O nobre Licchavi Mahali de Vesali ouviu falar sobre o Buda, e sugeriu ao rei Bimbisara de Magadha que o convidasse para seu reino. Assim, após as monções, Buddha e sua crescente comunidade contemplativa voltaram para o leste, indo para a capital de Magadha, Rajagaha. O Rei Bimbisara ficou impressionado com os ensinamentos do Buda e lhe ofereceu um parque em desuso chamado "Veḷuvana" (sânsc. Venuvana), ou Bosque dos Bambus, onde ele pudesse basear a sua comunidade de seguidores contemplativos durante a estação chuvosa.

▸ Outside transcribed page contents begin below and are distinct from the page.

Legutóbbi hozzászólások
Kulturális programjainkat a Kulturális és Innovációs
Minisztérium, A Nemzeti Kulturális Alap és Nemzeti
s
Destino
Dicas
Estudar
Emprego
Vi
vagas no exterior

Logo, Sariputta (sânsc. Shariputra) e Moggallana (sânsc. Maudgalyayana), os dois principais ex-discípulos de um guru local de destaque, se juntaram a comunidade do Buda, trazendo mais e mais discípulos para a comunidade. Mais tarde, os dois se tornaram os discípulos mais próximos do Buda, tendo sido Sariputta quem solicitou ao Buda a formulação de um código de conduta para dar ordem a crescente comunidade monástica, dando início à sistematização e enumeração dos princípios de conduta (vinaya) a serem observados pelos monges e monjas. O Rei Bimbisara sugeriu também que fossem adotados alguns dos costumes de outros grupos espirituais mendicantes da época, como os Jainistas. Especificamente, o rei recomendou que fossem realizadas assembleias semanais chamadas em pali de uposatha (sânsc. uposhadha) para se discutir e refletir os Ensinamentos (Dhamma-vinaya), ao que o Buda concordou.

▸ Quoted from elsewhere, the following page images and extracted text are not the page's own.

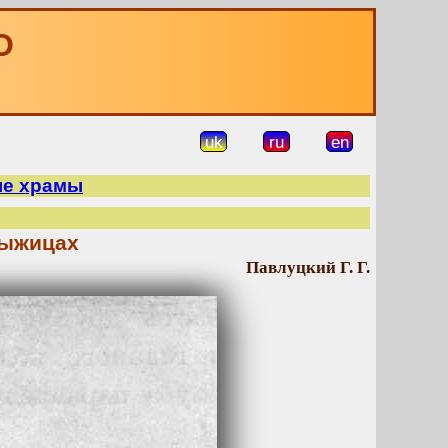
О
uk
ru
en
ые храмы
дыжицах
Павлуцкий Г. Г.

Um dia, Anathapindika (sânsc. Anathapindada), um rico banqueiro da capital Kosala de Savatthi, teve de ir até Rajagaha a negócios. Impressionado com o Buda, ele lhe ofereceu um lugar para passar a próxima estação chuvosa em Savatthi, a capital do reino Kosala de Pasenadi. Pouco depois, o Buda e sua comunidade de monges se mudaram para Kosala, mas isso foi alguns anos antes de Anathapindika poder oferecer-lhes um lugar adequado para ficar.

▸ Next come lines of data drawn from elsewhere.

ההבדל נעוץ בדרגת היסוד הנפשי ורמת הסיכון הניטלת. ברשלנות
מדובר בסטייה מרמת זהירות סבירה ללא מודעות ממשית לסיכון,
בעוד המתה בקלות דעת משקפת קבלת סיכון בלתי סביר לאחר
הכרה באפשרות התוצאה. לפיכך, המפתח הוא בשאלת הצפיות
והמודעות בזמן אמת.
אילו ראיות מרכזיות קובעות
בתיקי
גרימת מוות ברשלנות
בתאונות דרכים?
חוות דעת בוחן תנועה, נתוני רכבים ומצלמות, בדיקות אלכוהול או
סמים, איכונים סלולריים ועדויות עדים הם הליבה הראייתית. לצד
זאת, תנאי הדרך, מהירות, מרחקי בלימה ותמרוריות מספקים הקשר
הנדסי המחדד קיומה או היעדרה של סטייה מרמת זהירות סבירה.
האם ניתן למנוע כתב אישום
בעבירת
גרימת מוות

Enquanto isso, o Budda voltou a Kapilavastu para visitar sua família. Seu pai, Suddhodana, rapidamente se tornou um de seus seguidores e o seu filho Rahula se juntou a ordem monástica como um noviço, aos oito anos de idade. Nos anos seguintes, vários nobres do clã dos Sakiya também aderiram à comunidade de discípulos contemplativos do Buda, incluindo seus primos Ananda, Anuruddha e Devadatta, bem como o meio-irmão Nanda. Este último era também conhecido como "Sundarananda" (sânsc. Sundarinanda), ou "Belo Nanda", tendo ele casado com a mulher do Buda depois dele ter deixado o palácio em sua jornada espiritual.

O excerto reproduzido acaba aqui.